This bright & fresh artichoke salad is abundant in vegetables & Italian herbs! Each bite is filled with marinated artichokes, fire roasted red peppers, and paired with a simple herbed vinaigrette.
This is one of my all-time favorite salads! As of late, I’ve been eating it almost every day. And I also served it at two separate family dinners for Easter this past weekend! It’s full of vibrant color, fresh flavor, and is the perfect salad for any occasion.
You’ll need a handful of fresh produce and a few pantry items to make this beautiful salad! Here’s the full list: marinated artichokes, garbanzo beans/chickpeas, red onion, fire roasted red pepper, cherry tomatoes, oregano, basil, olive oil, red wine vinegar, garlic powder, salt & pepper, and maple syrup.
Prep Time: 10 mins
Course: Salad, Side Dish
Freezer Friendly: No
Calories: 279 kcal
Author: Bethany Kramer
- 12 oz jar marinated artichokes, drained of liquid
- 1/2 cup roasted red peppers, diced
- 1 15 oz can garbanzo beans, rinsed and drained
- 1 cup cherry tomatoes, halved
- 1/4 cup red onion, thinly sliced or diced
- 1/3 cup olive oil
- 3 tablespoons red wine vinegar
- 2 teaspoons maple syrup (or honey)
- 1/2 teaspoon garlic powder
- 1-2 Tablespoon fresh basil, chopped (or 1 1/2 teaspoons dried basil)

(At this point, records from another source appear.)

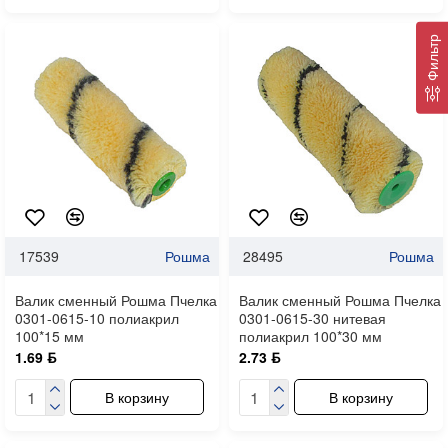
Фильтр
17539
Рошма
28495
Рошма
Валик сменный Рошма Пчелка
Валик сменный Рошма Пчелка
0301-0615-10 полиакрил
0301-0615-30 нитевая
100*15 мм
полиакрил 100*30 мм
1.69 ƃ
2.73 ƃ
В корзину
В корзину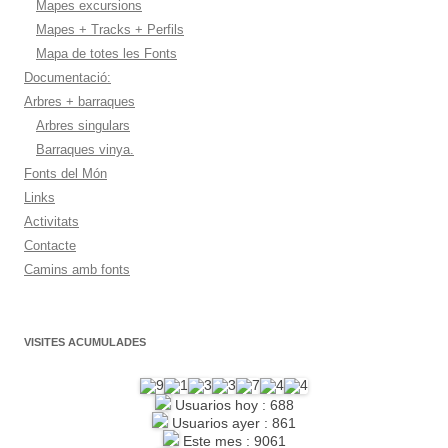
Mapes excursions
Mapes + Tracks + Perfils
Mapa de totes les Fonts
Documentació:
Arbres + barraques
Arbres singulars
Barraques vinya.
Fonts del Món
Links
Activitats
Contacte
Camins amb fonts
VISITES ACUMULADES
Usuarios hoy : 688
Usuarios ayer : 861
Este mes : 9061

- 2 teaspoons fresh oregano, chopped (or 1 teaspoon dried oregano)
- salt & black pepper
- Whisk dressing ingredients: in a liquid measuring cup or small bowl, whisk together all of vinaigrette ingredients together. Season with generous pinch of salt & black pepper to taste.
- Toss salad with dressing: in a large bowl, arrange all of chopped vegetables. Drizzle with dressing and toss until coated, taste and adjust seasoning if needed and enjoy!
Dried herbs vs fresh: you can of course use dried herbs but fresh will give a beautiful bright flavor! If you use dried herbs the measurements will be a lot less than fresh herbs since they are much more condensed.
Vinaigrette sweeteners: In the dressing I use a touch of maple syrup to balance out the tang from the red wine vinegar, but you can also swap for honey (not vegan), coconut sugar, or agave.
More vegetables you can add: you can also use veggies such as asparagus, sliced fennel, white beans, cucumber, shredded carrots, olives, and leafy greens.